____ Provided entries

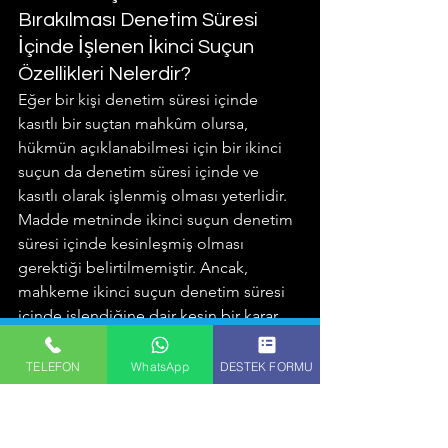
Bırakılması Denetim Süresi 
İçinde İşlenen İkinci Suçun 
Özellikleri Nelerdir?
Eğer bir kişi denetim süresi içinde 
kasıtlı bir suçtan mahkûm olursa, 
hükmün açıklanabilmesi için bir ikinci 
suçun da denetim süresi içinde ve 
kasıtlı olarak işlenmiş olması yeterlidir.
Madde metninde ikinci suçun denetim 
süresi içinde kesinleşmiş olması 
gerektiği belirtilmemiştir. Ancak, 
mahkeme ikinci suçun denetim süresi 
içinde işlendiğine dair kesin bir karar 
aldıktan sonra, sanığın ilk suçtan 
mahkûmiyet kararını açıklayabilir.
TELEFON
WhatsApp
DESTEK FORMU
İkinci suçun doğrudan ya da olası kastla 
işlenmiş olması önemli değildir. Ayrıca, 
ikinci suçun şikayete bağlı veya resen 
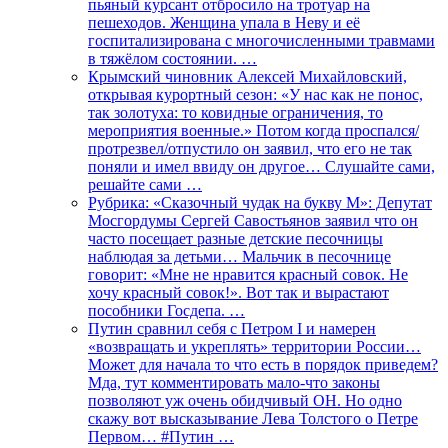
пьяный курсант отбросило на тротуар на
пешеходов. Женщина упала в Неву и её
госпитализирована с многочисленными травмами
в тяжёлом состоянии. …
Крымский чиновник Алексей Михайловский,
открывая курортный сезон: «У нас как не понос,
так золотуха: то ковидные ограничения, то
мероприятия военные.» Потом когда проспался/
протрезвел/отпустило он заявил, что его не так
поняли и имел ввиду он другое… Слушайте сами,
решайте сами …
Рубрика: «Сказочный чудак на букву М»: Депутат
Мосгордумы Сергей Савостьянов заявил что он
часто посещает разные детские песочницы
наблюдая за детьми… Мальчик в песочнице
говорит: «Мне не нравится красный совок. Не
хочу красный совок!». Вот так и вырастают
пособники Госдепа. …
Путин сравнил себя с Петром I и намерен
«возвращать и укреплять» территории России…
Может для начала то что есть в порядок приведем?
Мда, тут комментировать мало-что законы
позволяют уж очень обидчивый ОН. Но одно
скажу вот высказывание Лева Толстого о Петре
Первом… #Путин …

________

Find the lines above that contain the word "içinde" and collect them.

Your solution:
Eğer bir kişi denetim süresi içinde 
suçun da denetim süresi içinde ve 
süresi içinde kesinleşmiş olması 
içinde işlendiğine dair kesin bir karar 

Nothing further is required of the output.